* Aim of the task *
Of the records that follow, copy only the lines from the line containing "Чукчи (605, 1544)" to the line containing "Политически (623, 1648)", both included, exactly as written.

(Stored data)
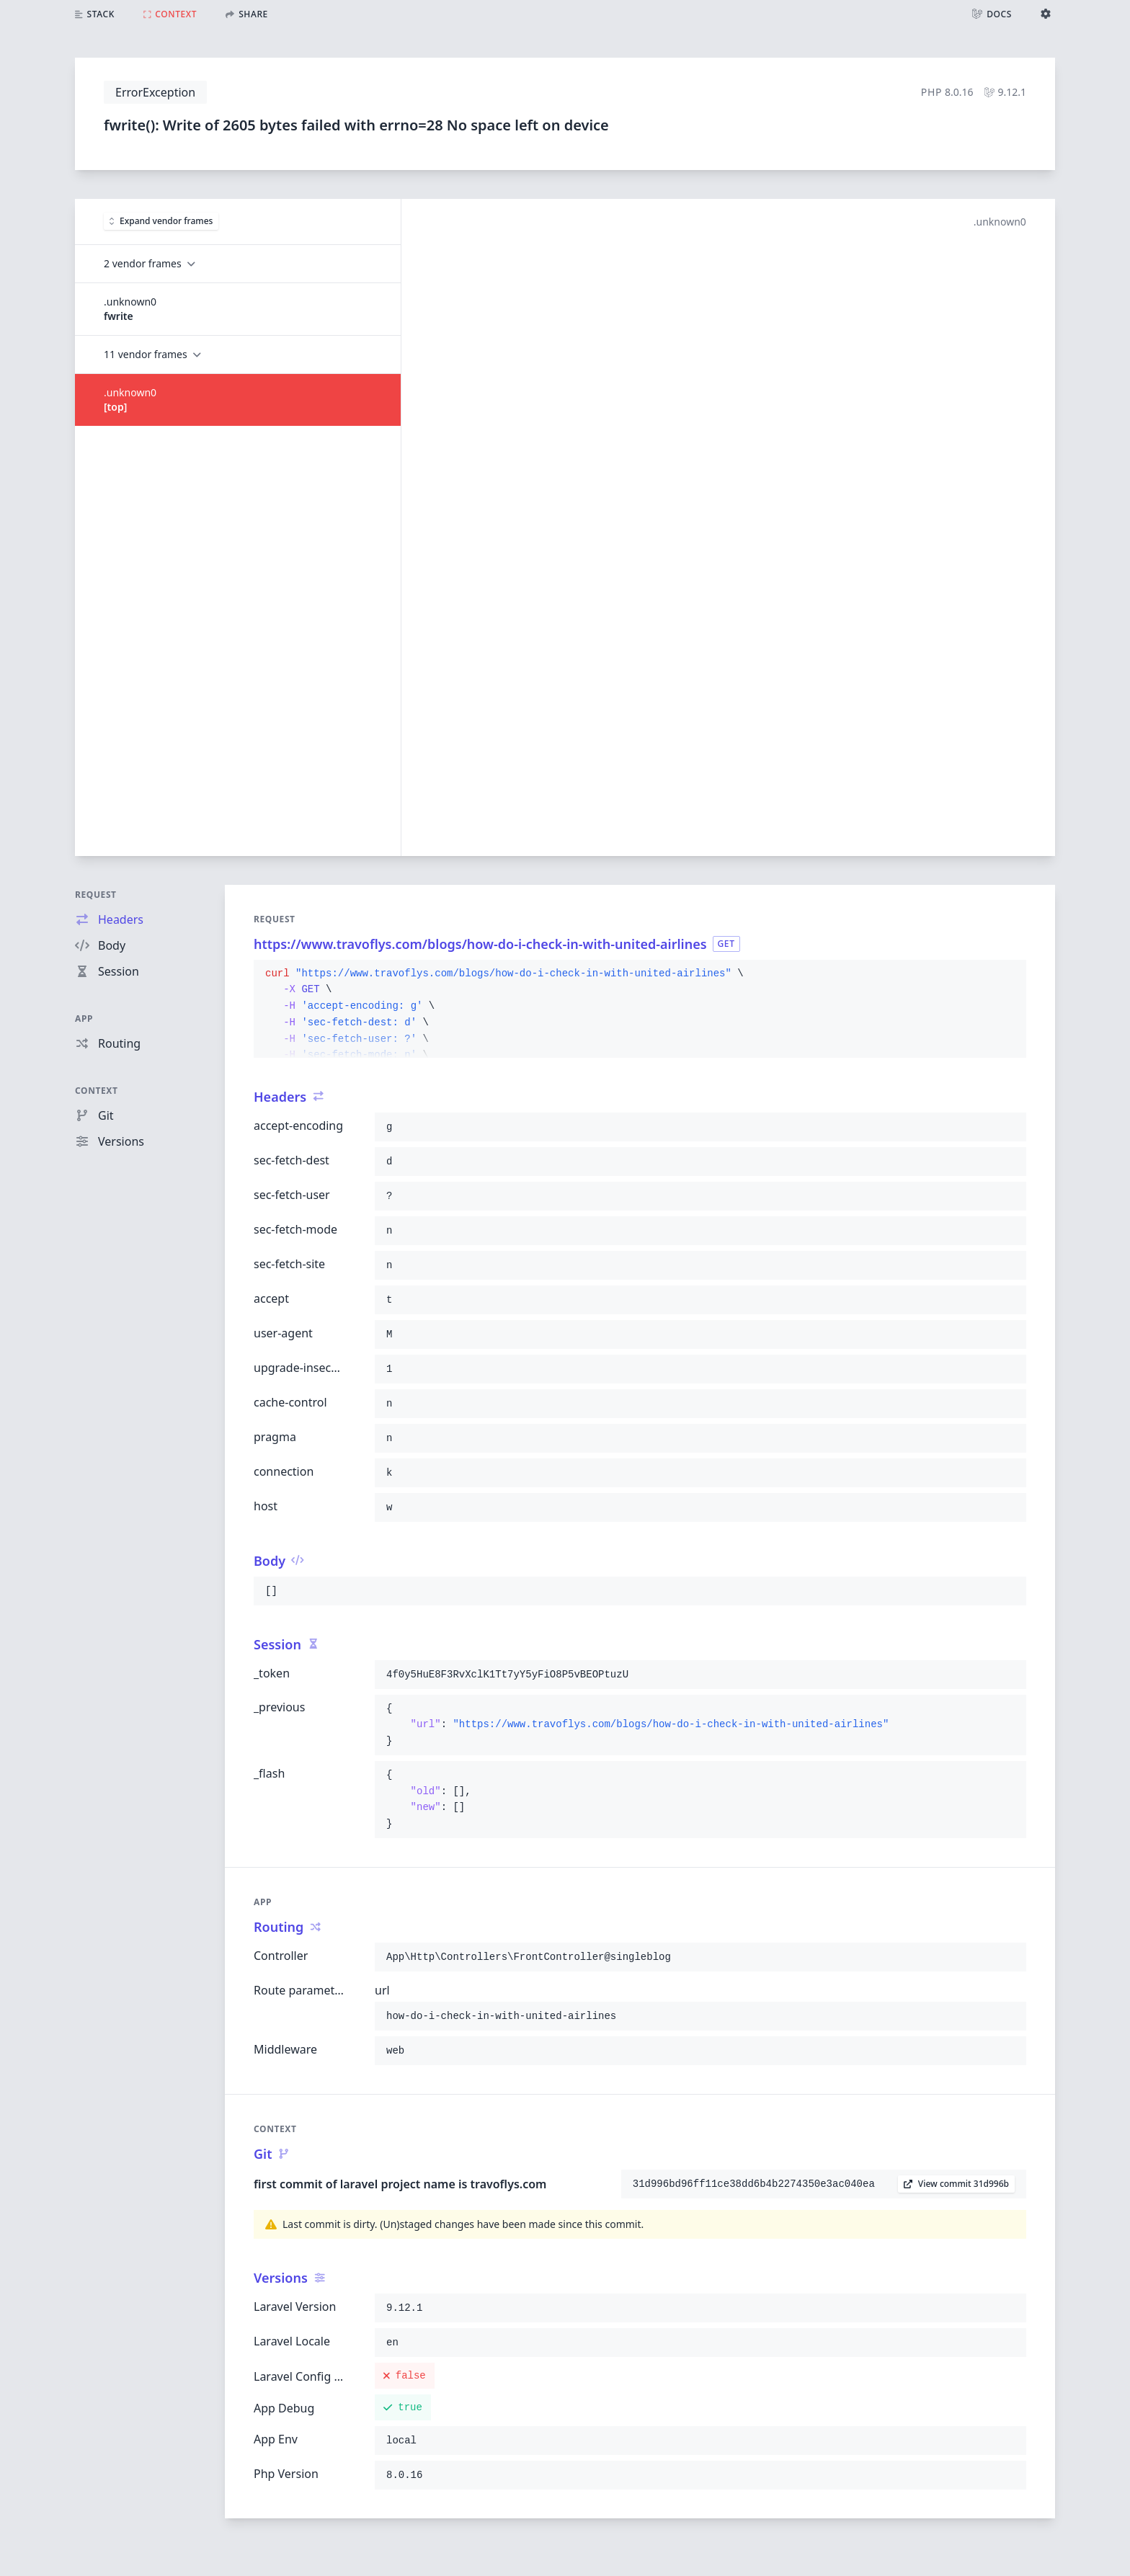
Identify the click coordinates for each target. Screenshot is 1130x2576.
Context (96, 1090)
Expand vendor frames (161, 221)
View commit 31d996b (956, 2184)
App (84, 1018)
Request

---

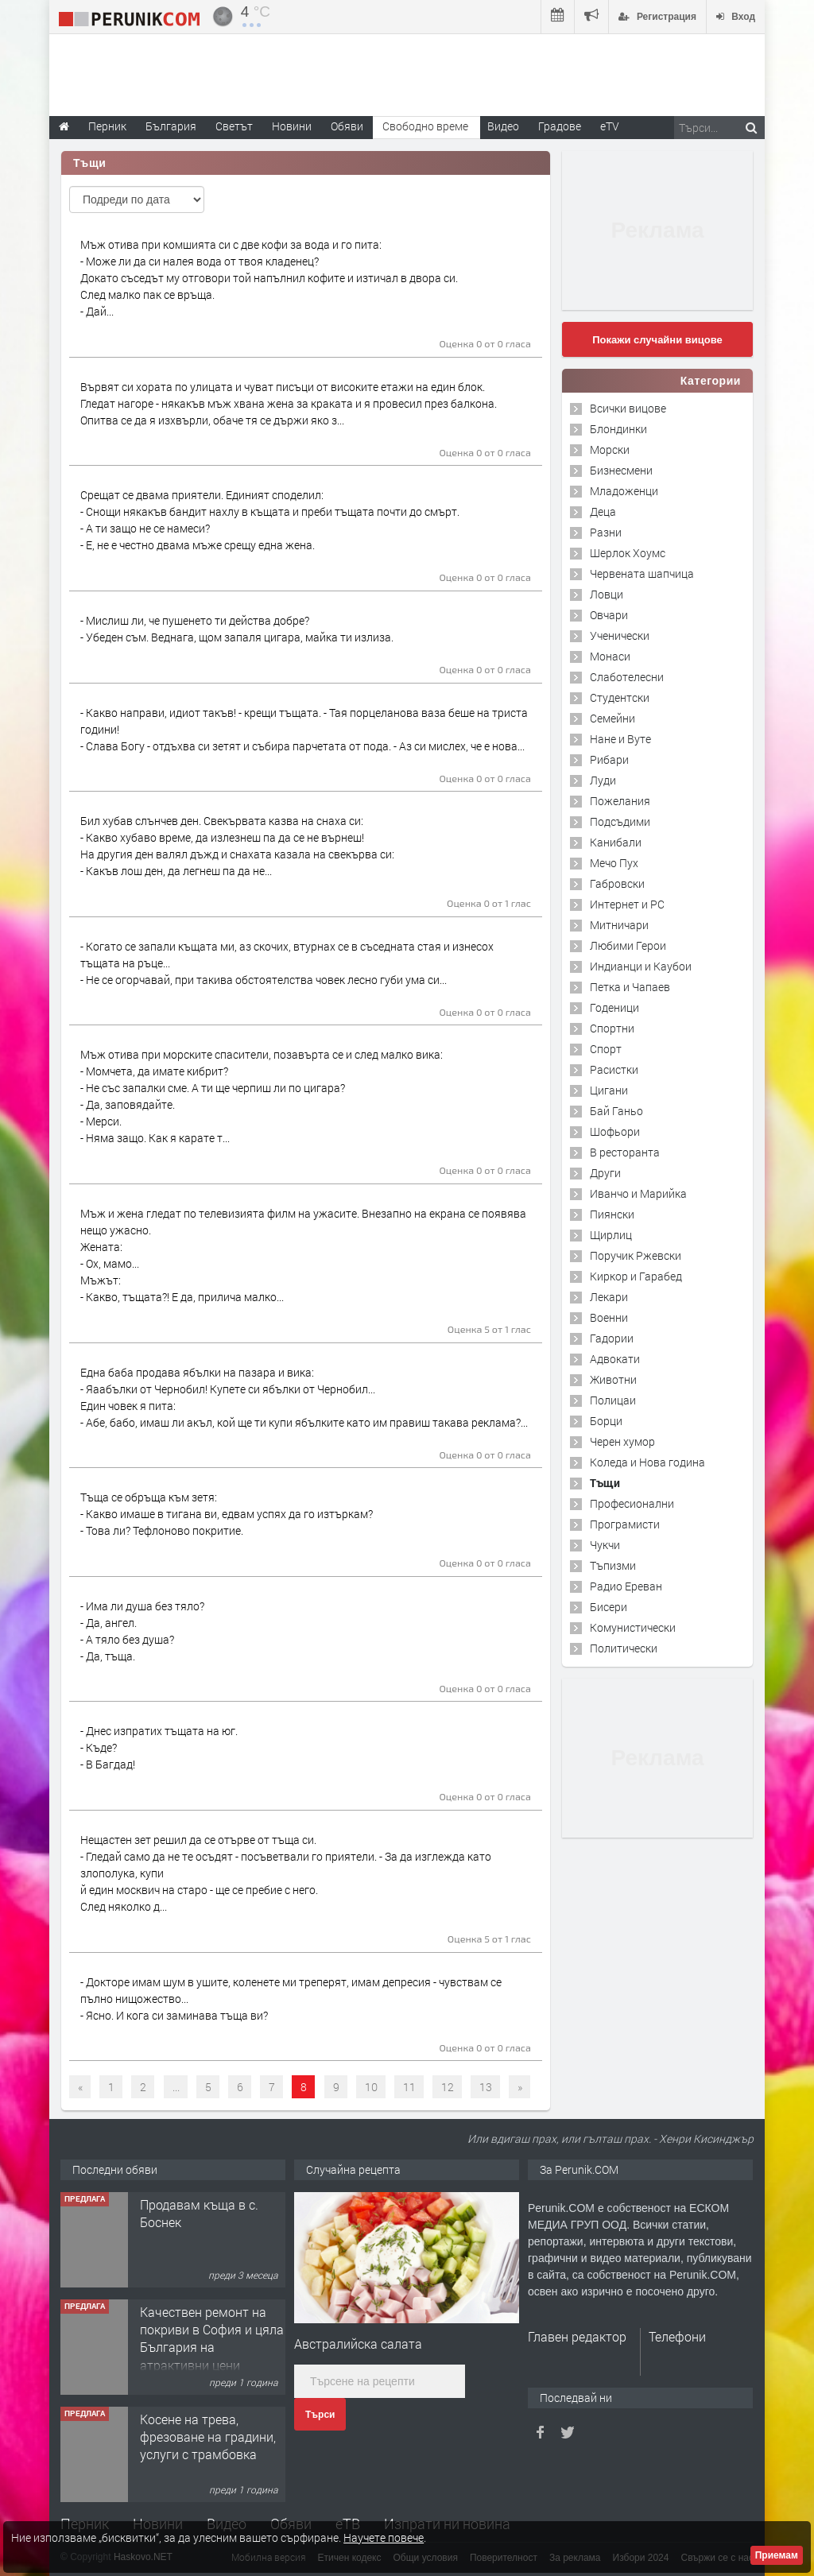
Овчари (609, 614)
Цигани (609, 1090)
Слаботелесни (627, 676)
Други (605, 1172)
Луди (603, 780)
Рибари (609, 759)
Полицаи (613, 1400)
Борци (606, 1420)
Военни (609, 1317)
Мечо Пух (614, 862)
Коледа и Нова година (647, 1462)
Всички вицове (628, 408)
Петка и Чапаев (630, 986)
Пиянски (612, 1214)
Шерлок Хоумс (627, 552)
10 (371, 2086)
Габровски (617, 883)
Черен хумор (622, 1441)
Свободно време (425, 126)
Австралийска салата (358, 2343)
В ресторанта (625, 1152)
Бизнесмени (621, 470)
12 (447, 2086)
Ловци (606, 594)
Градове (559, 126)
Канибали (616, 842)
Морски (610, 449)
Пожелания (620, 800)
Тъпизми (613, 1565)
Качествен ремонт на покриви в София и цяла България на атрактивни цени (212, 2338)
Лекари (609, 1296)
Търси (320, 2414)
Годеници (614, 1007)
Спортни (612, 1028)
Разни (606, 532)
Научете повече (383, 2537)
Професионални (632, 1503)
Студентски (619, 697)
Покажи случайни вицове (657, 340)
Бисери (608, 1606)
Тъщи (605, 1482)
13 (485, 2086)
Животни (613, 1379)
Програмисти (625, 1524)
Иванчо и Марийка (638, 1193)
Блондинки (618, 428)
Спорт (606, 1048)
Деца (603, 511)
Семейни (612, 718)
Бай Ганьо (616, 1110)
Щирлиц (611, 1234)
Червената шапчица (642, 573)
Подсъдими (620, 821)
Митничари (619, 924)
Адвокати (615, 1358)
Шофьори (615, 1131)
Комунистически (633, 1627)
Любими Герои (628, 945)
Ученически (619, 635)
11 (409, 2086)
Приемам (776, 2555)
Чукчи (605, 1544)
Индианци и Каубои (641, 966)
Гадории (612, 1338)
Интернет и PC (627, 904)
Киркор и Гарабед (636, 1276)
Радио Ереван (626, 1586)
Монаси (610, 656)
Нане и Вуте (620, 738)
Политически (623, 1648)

---

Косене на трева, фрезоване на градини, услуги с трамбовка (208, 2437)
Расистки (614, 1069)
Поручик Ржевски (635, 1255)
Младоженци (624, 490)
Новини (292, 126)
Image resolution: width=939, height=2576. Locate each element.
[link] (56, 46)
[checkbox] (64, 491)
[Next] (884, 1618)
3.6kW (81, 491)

* Reply to the task *
Чукчи (605, 1544)
Индианци и Каубои (641, 966)
Гадории (612, 1338)
Интернет и PC (627, 904)
Киркор и Гарабед (636, 1276)
Радио Ереван (626, 1586)
Монаси (610, 656)
Нане и Вуте (620, 738)
Политически (623, 1648)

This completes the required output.